Our task is not too great, especially for the scores of teachers I have observed this year who gather resources on a daily basis, bridging the difference between the task and the proficiency level of the students.  The rightful place of textbooks is as a resource--but just one of many.

Tuesday, April 29, 2014

Digital Natives: Outright Lie or a Stretch?

According to Megan O'Neil, http://chronicle.com/article/Confronting-the-Myth-of-the/145949/, digital citizenship  is more about responsible citizenship and multi-tech-variancy than it is about the simple assumption that everyone born after 1980 has been steeped in technology to such a degree that they are the supposed "digital natives."

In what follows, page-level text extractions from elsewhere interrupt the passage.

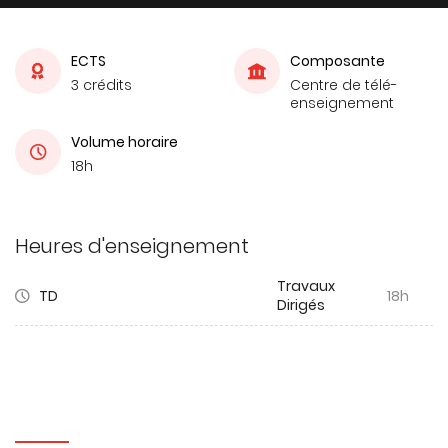
ECTS
Composante
3 crédits
Centre de télé-
enseignement
Volume horaire
18h
Heures d'enseignement
Travaux
TD
18h
Dirigés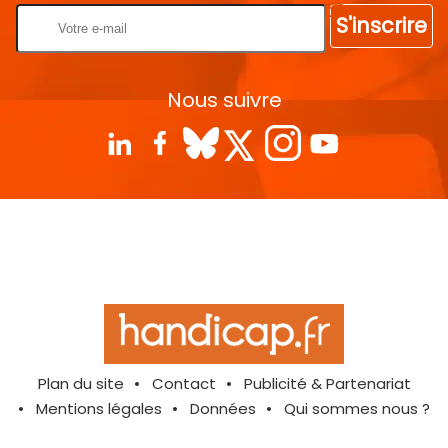
S'inscrire
Nous suivre
Plan du site
Contact
Publicité & Partenariat
Mentions légales
Données
Qui sommes nous ?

My spidey sense has been going off for years as I have heard others declare the digital native generation, but I never really figured it out until the other day.  How presumptuous it is for people to tout this as truth when every other technological advancement simply led to a variety of tech usage and understanding--how many of us understand the intricate steps necessary to tan leather, let alone print a book, but we all have worn leather shoes and (hopefully) read a printed book.

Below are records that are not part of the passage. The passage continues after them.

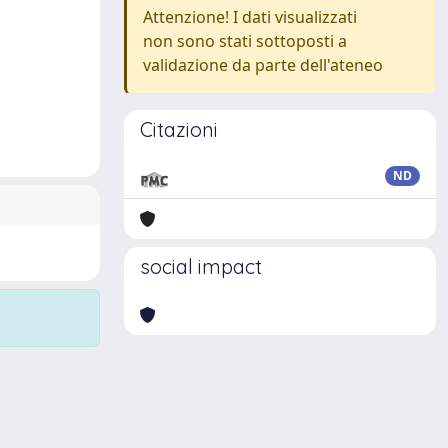
Attenzione! I dati visualizzati
non sono stati sottoposti a
validazione da parte dell'ateneo
Citazioni
ND
social impact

Consider the following metaphor:  How many of you have owned five or more cars? Ten?  (my hand went down)  Fifteen?  More?

How many of you have changed a flat tire? (I see those hands)  A windshield wiper?  An air filter?  Oil filter?  Spark plug?  Oxygen sensor?  Head gasket?  Piston ring?

You see where this is headed--we have all ridden in a car and yet the inner workings and ability to modify, build, and repair are lost on most people.  Utilization of a technology does not necessitate a real understanding of its workings, or even the ability to use it well for both intended and creative purposes.

While we lost rich cultural traditions and history with the eradication and dissolution of the "natives" of previous centuries, there is no such wealth in these new natives.  The truth of our new natives is that they lack the skills and knowledge that they need to be successful in the new global community--their quirks should not be celebrated and the metaphor does not hold.

My point is that those of us in education stand in a place where we are obligated to assist our students in utilizing technology for significant purposes.  The assumption that the digital natives are responsible to utilize technology for these purposes is erroneous.  We must step in as the mediators between the complexity of the task and the student's ability as we seek to bring them into the new world.